Christopher Shultis is a Regents’ Professor of Music at the University of New Mexico. His early musical life was as a performer, specifically a percussionist and conductor specializing in the interpretation of experimental music. His first compositions were experimental in nature. Beginning with an exploration of sound and the world in which those sounds occur, Shultis’s current work is an examination of self in that world and the sounds that he hears as a result are what he writes down. Using Thoreau’s statement, “My life is what I would have writ but I could not both live and utter it,” as a guide, beginning in 1995 with the process of composing a little light, in great darkness Shultis has been finding a way to compose that doesn’t try to immortalize something (“great art,” “great composer”) so much as report something about his journey.

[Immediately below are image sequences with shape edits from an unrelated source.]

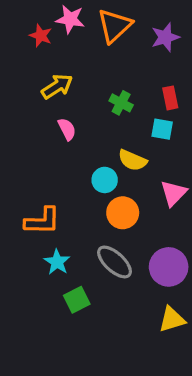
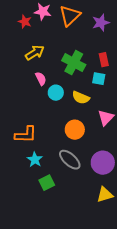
green cross: (121, 103) -> (74, 63), size x1.6
cyan circle: (105, 180) -> (56, 93), moved

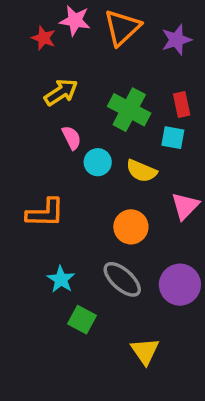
orange L-shape: (26, 135) -> (45, 213), moved
green square: (47, 183) -> (82, 320), turned -35
yellow triangle: (105, 195) -> (145, 351), moved, turned -48

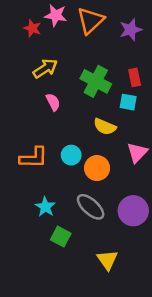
cyan circle: (98, 162) -> (71, 155), moved

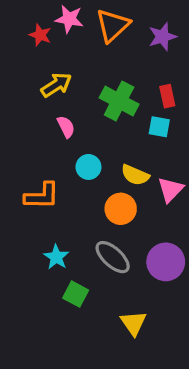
yellow semicircle: (105, 127) -> (135, 175), moved
cyan circle: (71, 155) -> (88, 167), moved

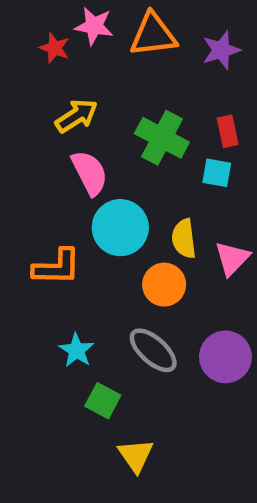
orange triangle: (113, 25) -> (153, 35), turned 36
pink semicircle: (66, 127) -> (90, 173), size x1.5
cyan circle: (88, 167) -> (120, 228), size x1.6
yellow semicircle: (135, 175) -> (184, 239), turned 60
yellow triangle: (134, 323) -> (136, 455), moved

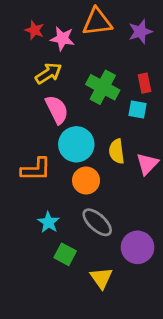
pink star: (94, 26) -> (62, 39), moved
orange circle: (164, 285) -> (86, 181), moved
purple circle: (225, 357) -> (138, 247), moved
yellow triangle: (136, 455) -> (101, 278), moved

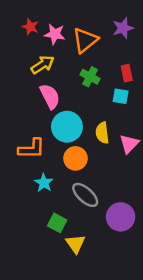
orange triangle: (97, 22) -> (85, 40), moved, turned -32
green cross: (103, 87) -> (90, 77), size x0.7
cyan star: (48, 222) -> (44, 183), moved
yellow triangle: (101, 278) -> (75, 244), moved

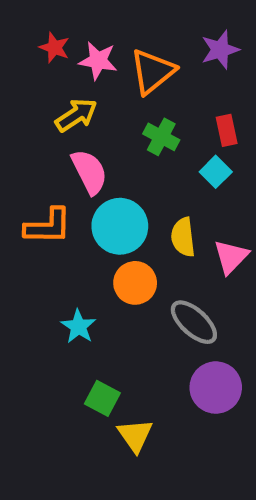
cyan square: (121, 96) -> (216, 172), turned 35
orange L-shape: (32, 149) -> (48, 226), moved
gray ellipse: (85, 195) -> (194, 322), moved

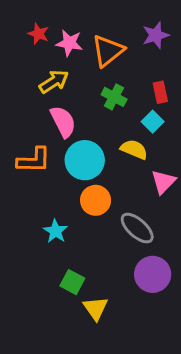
yellow semicircle: (183, 237) -> (134, 149), moved, turned 120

Like Thoreau, Shultis is a walker and his current music almost always happens during walks: “My music is the sound of what I hear when I walk, the result of the particular path I take. Its originality comes solely from the fact that it is my walk and not yours. I write because I must. But to listen is always a choice. One possible connection between myself and the world is through listening to what I write, because after I’ve written it, we’re all listeners, all equals, all free to either enjoy what we hear or not. My desire is to write beautiful music and to fail at that is, for me, a very important sign of its success. Failed beauty is the condition of the world. Our humanity is rooted in such failure. Because only when we fail are we truly human-and beautiful.”

Albums

Devisadero

Release Date: May 1, 2011
Catalog Number: NV5849
21st Century
Chamber
Vocal Music
Piano
Voice
Wind Ensemble
DEVISADERO features the original compositions of New Mexico-based composer Christopher Shultis. Through woodwinds, percussion and piano, Shultis is able to vividly describe the New Mexican wilderness and the significance of its beauty. Shultis' compositions invite the listener to experience not only the sound of the music, but what we see and think, and especially, how we breathe, as well.